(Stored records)
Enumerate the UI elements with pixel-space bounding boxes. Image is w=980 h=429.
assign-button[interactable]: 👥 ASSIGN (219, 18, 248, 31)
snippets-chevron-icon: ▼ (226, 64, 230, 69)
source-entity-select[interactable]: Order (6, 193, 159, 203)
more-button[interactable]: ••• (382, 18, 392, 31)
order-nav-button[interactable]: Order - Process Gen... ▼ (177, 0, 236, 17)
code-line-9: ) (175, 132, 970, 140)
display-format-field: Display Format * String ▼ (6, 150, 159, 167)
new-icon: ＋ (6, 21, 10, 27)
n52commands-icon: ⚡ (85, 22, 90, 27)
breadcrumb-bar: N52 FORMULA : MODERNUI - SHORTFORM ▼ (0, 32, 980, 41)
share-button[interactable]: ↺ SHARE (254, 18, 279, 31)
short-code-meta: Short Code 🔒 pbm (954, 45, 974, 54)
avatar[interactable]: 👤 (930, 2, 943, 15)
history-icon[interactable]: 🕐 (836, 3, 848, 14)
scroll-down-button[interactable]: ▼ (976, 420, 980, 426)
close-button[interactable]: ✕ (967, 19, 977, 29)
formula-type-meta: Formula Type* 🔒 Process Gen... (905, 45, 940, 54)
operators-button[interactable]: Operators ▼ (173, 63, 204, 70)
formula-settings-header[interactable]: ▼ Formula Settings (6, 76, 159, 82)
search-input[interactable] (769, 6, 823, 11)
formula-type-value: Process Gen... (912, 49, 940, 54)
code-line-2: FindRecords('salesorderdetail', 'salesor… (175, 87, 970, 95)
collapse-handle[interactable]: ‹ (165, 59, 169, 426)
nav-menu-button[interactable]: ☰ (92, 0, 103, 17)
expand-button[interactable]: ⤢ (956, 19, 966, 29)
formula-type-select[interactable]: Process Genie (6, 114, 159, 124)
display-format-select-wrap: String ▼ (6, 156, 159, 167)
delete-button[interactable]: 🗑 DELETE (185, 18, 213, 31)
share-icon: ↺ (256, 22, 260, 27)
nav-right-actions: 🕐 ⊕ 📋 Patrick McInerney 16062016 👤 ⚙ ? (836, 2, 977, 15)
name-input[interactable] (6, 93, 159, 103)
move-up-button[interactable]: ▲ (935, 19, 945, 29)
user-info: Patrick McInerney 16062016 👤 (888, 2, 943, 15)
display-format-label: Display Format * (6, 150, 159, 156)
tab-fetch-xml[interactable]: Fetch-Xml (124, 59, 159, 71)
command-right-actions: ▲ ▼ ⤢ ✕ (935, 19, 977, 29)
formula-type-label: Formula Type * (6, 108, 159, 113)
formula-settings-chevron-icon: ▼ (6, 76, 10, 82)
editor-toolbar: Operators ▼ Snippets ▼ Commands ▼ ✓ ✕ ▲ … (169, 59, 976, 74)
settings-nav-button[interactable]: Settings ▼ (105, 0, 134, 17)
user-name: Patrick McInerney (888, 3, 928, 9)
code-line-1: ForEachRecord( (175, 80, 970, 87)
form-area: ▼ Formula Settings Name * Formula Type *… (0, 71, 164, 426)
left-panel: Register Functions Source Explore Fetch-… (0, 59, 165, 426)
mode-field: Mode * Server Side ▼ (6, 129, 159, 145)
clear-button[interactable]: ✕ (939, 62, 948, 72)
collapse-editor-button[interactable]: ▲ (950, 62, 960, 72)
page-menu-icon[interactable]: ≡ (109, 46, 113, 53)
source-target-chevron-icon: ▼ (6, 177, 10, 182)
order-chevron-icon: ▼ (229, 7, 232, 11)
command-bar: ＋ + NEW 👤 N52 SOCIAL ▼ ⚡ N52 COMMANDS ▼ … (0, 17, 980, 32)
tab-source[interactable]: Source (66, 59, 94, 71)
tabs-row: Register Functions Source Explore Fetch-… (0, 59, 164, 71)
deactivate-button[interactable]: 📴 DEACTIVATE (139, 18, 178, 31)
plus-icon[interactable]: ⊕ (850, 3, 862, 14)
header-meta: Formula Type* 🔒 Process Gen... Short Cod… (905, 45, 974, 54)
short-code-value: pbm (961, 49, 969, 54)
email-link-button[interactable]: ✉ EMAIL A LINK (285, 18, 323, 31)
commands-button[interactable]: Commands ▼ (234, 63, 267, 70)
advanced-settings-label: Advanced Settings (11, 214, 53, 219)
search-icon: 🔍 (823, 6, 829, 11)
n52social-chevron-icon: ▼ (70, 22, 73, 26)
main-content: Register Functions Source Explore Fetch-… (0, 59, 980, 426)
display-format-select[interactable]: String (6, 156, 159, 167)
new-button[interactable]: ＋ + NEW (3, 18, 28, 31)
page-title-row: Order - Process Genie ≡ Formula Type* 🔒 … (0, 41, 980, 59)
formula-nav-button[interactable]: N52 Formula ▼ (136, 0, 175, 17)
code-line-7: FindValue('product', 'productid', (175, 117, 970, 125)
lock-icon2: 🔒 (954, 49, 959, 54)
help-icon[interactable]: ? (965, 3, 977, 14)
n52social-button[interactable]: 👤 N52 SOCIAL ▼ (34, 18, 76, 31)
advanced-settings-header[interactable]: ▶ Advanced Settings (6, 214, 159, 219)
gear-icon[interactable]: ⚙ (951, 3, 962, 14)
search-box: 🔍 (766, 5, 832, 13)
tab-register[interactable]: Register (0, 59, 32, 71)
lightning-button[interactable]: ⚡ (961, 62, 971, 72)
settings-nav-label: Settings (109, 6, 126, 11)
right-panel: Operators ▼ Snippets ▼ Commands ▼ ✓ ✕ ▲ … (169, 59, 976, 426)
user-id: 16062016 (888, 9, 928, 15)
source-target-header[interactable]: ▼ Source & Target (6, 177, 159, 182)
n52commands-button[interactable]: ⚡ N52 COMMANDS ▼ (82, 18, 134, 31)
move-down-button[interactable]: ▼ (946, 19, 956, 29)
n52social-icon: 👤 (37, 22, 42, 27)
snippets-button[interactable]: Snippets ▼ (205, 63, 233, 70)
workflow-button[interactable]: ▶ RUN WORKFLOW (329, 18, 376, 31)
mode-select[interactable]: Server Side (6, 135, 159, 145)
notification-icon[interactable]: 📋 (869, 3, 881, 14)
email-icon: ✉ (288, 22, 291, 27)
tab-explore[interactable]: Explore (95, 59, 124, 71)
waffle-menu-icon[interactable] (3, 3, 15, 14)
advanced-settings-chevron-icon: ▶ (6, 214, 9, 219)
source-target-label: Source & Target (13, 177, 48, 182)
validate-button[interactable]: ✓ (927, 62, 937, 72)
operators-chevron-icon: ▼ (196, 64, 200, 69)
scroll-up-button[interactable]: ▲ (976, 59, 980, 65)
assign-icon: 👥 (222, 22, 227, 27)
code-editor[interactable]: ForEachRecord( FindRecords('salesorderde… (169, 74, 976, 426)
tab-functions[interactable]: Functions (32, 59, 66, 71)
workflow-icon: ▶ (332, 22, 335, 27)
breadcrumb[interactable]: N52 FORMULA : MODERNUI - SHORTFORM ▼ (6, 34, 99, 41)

- **Prompt**:
For each record above, print an exact copy.

- **Reply to the exercise**:
Enumerate the UI elements with pixel-space bounding boxes. Image is w=980 h=429.
assign-button[interactable]: 👥 ASSIGN (219, 18, 248, 31)
snippets-chevron-icon: ▼ (226, 64, 230, 69)
source-entity-select[interactable]: Order (6, 193, 159, 203)
more-button[interactable]: ••• (382, 18, 392, 31)
order-nav-button[interactable]: Order - Process Gen... ▼ (177, 0, 236, 17)
code-line-9: ) (175, 132, 970, 140)
display-format-field: Display Format * String ▼ (6, 150, 159, 167)
new-icon: ＋ (6, 21, 10, 27)
n52commands-icon: ⚡ (85, 22, 90, 27)
breadcrumb-bar: N52 FORMULA : MODERNUI - SHORTFORM ▼ (0, 32, 980, 41)
share-button[interactable]: ↺ SHARE (254, 18, 279, 31)
short-code-meta: Short Code 🔒 pbm (954, 45, 974, 54)
avatar[interactable]: 👤 (930, 2, 943, 15)
history-icon[interactable]: 🕐 (836, 3, 848, 14)
scroll-down-button[interactable]: ▼ (976, 420, 980, 426)
close-button[interactable]: ✕ (967, 19, 977, 29)
formula-type-meta: Formula Type* 🔒 Process Gen... (905, 45, 940, 54)
operators-button[interactable]: Operators ▼ (173, 63, 204, 70)
formula-settings-header[interactable]: ▼ Formula Settings (6, 76, 159, 82)
search-input[interactable] (769, 6, 823, 11)
formula-type-value: Process Gen... (912, 49, 940, 54)
code-line-2: FindRecords('salesorderdetail', 'salesor… (175, 87, 970, 95)
collapse-handle[interactable]: ‹ (165, 59, 169, 426)
nav-menu-button[interactable]: ☰ (92, 0, 103, 17)
expand-button[interactable]: ⤢ (956, 19, 966, 29)
formula-type-select[interactable]: Process Genie (6, 114, 159, 124)
display-format-select-wrap: String ▼ (6, 156, 159, 167)
delete-button[interactable]: 🗑 DELETE (185, 18, 213, 31)
share-icon: ↺ (256, 22, 260, 27)
nav-right-actions: 🕐 ⊕ 📋 Patrick McInerney 16062016 👤 ⚙ ? (836, 2, 977, 15)
name-input[interactable] (6, 93, 159, 103)
move-up-button[interactable]: ▲ (935, 19, 945, 29)
user-info: Patrick McInerney 16062016 👤 (888, 2, 943, 15)
display-format-label: Display Format * (6, 150, 159, 156)
tab-fetch-xml[interactable]: Fetch-Xml (124, 59, 159, 71)
command-right-actions: ▲ ▼ ⤢ ✕ (935, 19, 977, 29)
formula-type-label: Formula Type * (6, 108, 159, 113)
formula-settings-chevron-icon: ▼ (6, 76, 10, 82)
editor-toolbar: Operators ▼ Snippets ▼ Commands ▼ ✓ ✕ ▲ … (169, 59, 976, 74)
settings-nav-button[interactable]: Settings ▼ (105, 0, 134, 17)
user-name: Patrick McInerney (888, 3, 928, 9)
code-line-1: ForEachRecord( (175, 80, 970, 87)
form-area: ▼ Formula Settings Name * Formula Type *… (0, 71, 164, 426)
left-panel: Register Functions Source Explore Fetch-… (0, 59, 165, 426)
mode-field: Mode * Server Side ▼ (6, 129, 159, 145)
clear-button[interactable]: ✕ (939, 62, 948, 72)
collapse-editor-button[interactable]: ▲ (950, 62, 960, 72)
page-menu-icon[interactable]: ≡ (109, 46, 113, 53)
source-target-chevron-icon: ▼ (6, 177, 10, 182)
order-chevron-icon: ▼ (229, 7, 232, 11)
command-bar: ＋ + NEW 👤 N52 SOCIAL ▼ ⚡ N52 COMMANDS ▼ … (0, 17, 980, 32)
tab-source[interactable]: Source (66, 59, 94, 71)
tabs-row: Register Functions Source Explore Fetch-… (0, 59, 164, 71)
deactivate-button[interactable]: 📴 DEACTIVATE (139, 18, 178, 31)
plus-icon[interactable]: ⊕ (850, 3, 862, 14)
header-meta: Formula Type* 🔒 Process Gen... Short Cod… (905, 45, 974, 54)
short-code-value: pbm (961, 49, 969, 54)
email-link-button[interactable]: ✉ EMAIL A LINK (285, 18, 323, 31)
commands-button[interactable]: Commands ▼ (234, 63, 267, 70)
advanced-settings-label: Advanced Settings (11, 214, 53, 219)
search-icon: 🔍 (823, 6, 829, 11)
n52social-chevron-icon: ▼ (70, 22, 73, 26)
main-content: Register Functions Source Explore Fetch-… (0, 59, 980, 426)
display-format-select[interactable]: String (6, 156, 159, 167)
new-button[interactable]: ＋ + NEW (3, 18, 28, 31)
page-title-row: Order - Process Genie ≡ Formula Type* 🔒 … (0, 41, 980, 59)
formula-nav-button[interactable]: N52 Formula ▼ (136, 0, 175, 17)
code-line-7: FindValue('product', 'productid', (175, 117, 970, 125)
lock-icon2: 🔒 (954, 49, 959, 54)
help-icon[interactable]: ? (965, 3, 977, 14)
n52social-button[interactable]: 👤 N52 SOCIAL ▼ (34, 18, 76, 31)
advanced-settings-header[interactable]: ▶ Advanced Settings (6, 214, 159, 219)
gear-icon[interactable]: ⚙ (951, 3, 962, 14)
search-box: 🔍 (766, 5, 832, 13)
tab-register[interactable]: Register (0, 59, 32, 71)
lightning-button[interactable]: ⚡ (961, 62, 971, 72)
settings-nav-label: Settings (109, 6, 126, 11)
right-panel: Operators ▼ Snippets ▼ Commands ▼ ✓ ✕ ▲ … (169, 59, 976, 426)
user-id: 16062016 (888, 9, 928, 15)
source-target-header[interactable]: ▼ Source & Target (6, 177, 159, 182)
n52commands-button[interactable]: ⚡ N52 COMMANDS ▼ (82, 18, 134, 31)
move-down-button[interactable]: ▼ (946, 19, 956, 29)
n52social-icon: 👤 (37, 22, 42, 27)
snippets-button[interactable]: Snippets ▼ (205, 63, 233, 70)
workflow-button[interactable]: ▶ RUN WORKFLOW (329, 18, 376, 31)
mode-select[interactable]: Server Side (6, 135, 159, 145)
notification-icon[interactable]: 📋 (869, 3, 881, 14)
email-icon: ✉ (288, 22, 291, 27)
tab-explore[interactable]: Explore (95, 59, 124, 71)
waffle-menu-icon[interactable] (3, 3, 15, 14)
advanced-settings-chevron-icon: ▶ (6, 214, 9, 219)
source-target-label: Source & Target (13, 177, 48, 182)
validate-button[interactable]: ✓ (927, 62, 937, 72)
operators-chevron-icon: ▼ (196, 64, 200, 69)
scroll-up-button[interactable]: ▲ (976, 59, 980, 65)
assign-icon: 👥 (222, 22, 227, 27)
code-editor[interactable]: ForEachRecord( FindRecords('salesorderde… (169, 74, 976, 426)
tab-functions[interactable]: Functions (32, 59, 66, 71)
workflow-icon: ▶ (332, 22, 335, 27)
breadcrumb[interactable]: N52 FORMULA : MODERNUI - SHORTFORM ▼ (6, 34, 99, 41)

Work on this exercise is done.